[PROVIDED ENTRIES]
○ ○ ○ ○ ○

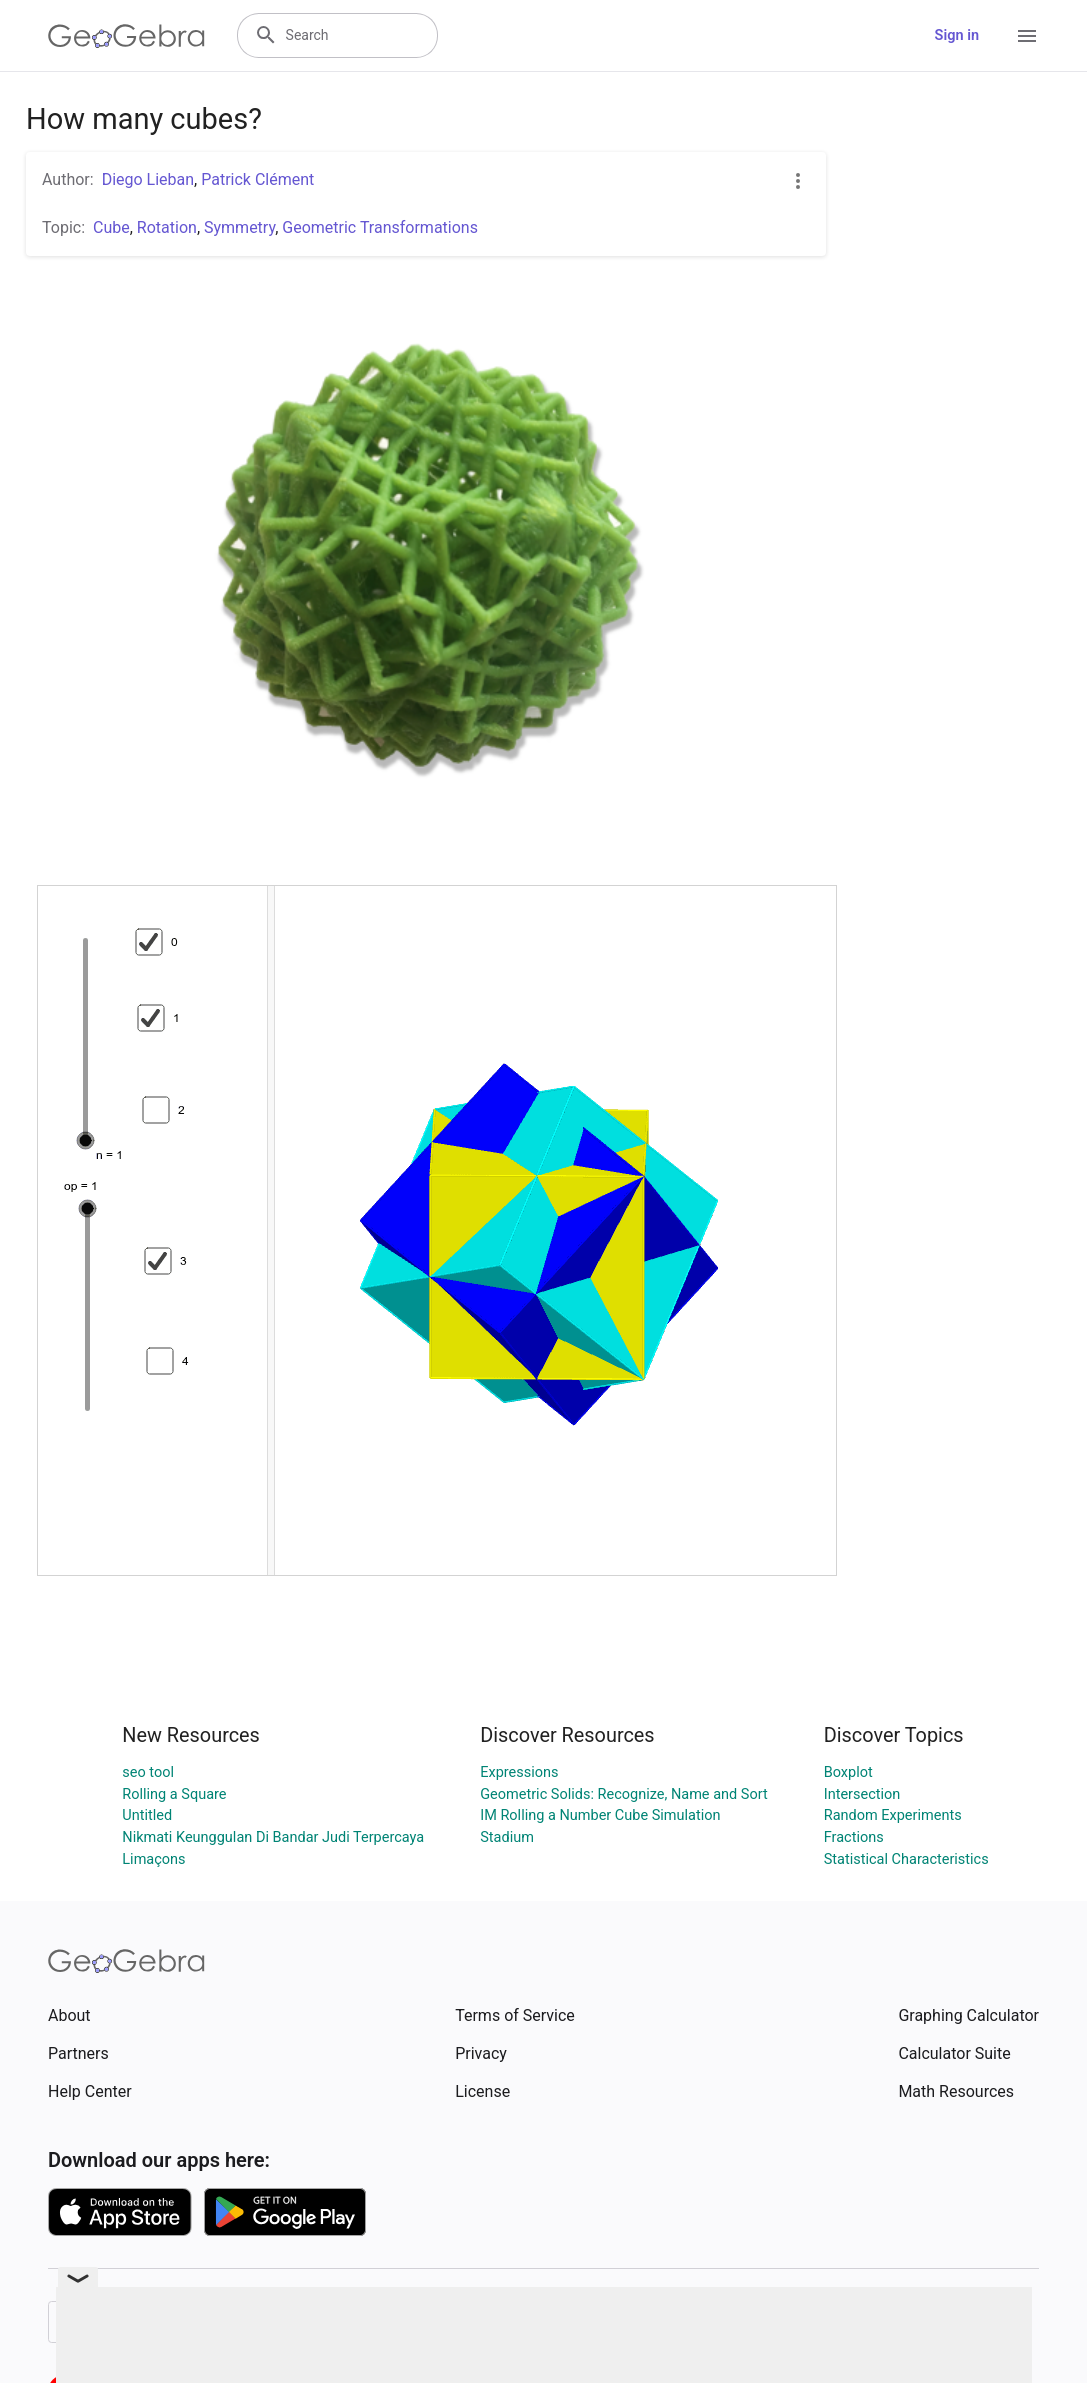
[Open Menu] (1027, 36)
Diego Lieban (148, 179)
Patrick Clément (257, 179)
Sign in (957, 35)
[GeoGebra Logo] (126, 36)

○ ○ ○ ○ ○

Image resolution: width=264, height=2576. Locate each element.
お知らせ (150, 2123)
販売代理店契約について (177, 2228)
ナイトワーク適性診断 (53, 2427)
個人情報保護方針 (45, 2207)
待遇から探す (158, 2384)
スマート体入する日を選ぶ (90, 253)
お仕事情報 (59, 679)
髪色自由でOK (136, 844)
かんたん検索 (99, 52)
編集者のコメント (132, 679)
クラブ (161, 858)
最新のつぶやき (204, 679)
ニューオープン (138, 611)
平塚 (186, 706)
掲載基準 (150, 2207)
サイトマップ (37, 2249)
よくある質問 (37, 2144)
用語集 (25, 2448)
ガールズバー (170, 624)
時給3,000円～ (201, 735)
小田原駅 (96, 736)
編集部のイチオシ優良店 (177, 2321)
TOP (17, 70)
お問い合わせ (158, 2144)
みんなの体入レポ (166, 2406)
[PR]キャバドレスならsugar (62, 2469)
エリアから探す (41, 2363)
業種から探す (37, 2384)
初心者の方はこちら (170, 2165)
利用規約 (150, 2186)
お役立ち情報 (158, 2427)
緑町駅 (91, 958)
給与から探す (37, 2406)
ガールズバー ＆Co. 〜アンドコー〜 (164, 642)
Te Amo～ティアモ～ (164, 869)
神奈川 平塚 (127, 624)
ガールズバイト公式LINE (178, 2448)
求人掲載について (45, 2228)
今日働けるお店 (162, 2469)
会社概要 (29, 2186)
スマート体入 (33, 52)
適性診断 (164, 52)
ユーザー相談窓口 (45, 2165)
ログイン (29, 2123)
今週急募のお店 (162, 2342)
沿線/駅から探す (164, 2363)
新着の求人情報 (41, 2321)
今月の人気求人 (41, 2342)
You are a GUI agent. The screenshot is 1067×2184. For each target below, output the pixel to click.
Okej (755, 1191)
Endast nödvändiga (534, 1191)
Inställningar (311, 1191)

○ ○ ○ ○ ○

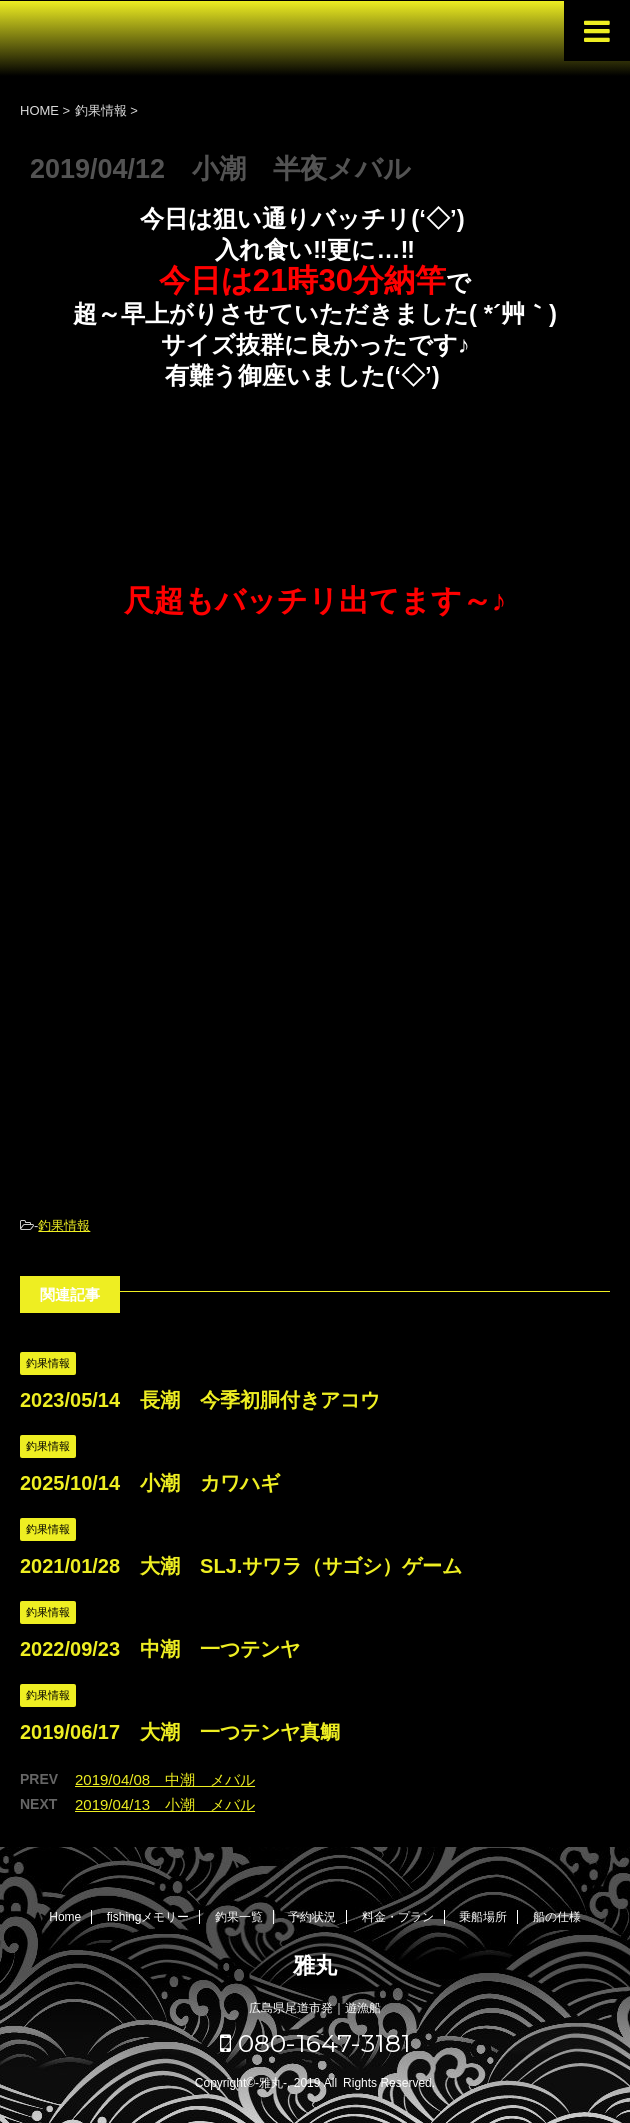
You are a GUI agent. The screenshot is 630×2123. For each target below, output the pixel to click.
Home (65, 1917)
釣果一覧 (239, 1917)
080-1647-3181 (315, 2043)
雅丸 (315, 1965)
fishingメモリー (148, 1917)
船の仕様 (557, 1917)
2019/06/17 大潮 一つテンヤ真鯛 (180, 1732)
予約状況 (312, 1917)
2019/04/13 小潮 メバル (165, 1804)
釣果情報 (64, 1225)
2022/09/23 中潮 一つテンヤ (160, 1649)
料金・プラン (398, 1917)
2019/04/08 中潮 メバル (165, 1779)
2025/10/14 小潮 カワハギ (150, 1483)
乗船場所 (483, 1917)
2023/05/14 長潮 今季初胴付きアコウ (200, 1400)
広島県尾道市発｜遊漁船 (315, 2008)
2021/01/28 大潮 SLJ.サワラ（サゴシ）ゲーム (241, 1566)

○ ○ ○ ○ ○

[WHAT THE TASK REQUIRES] Report only the number of lines that hold the string "pixel" in this listing.

[FINISHED EXERCISE] 2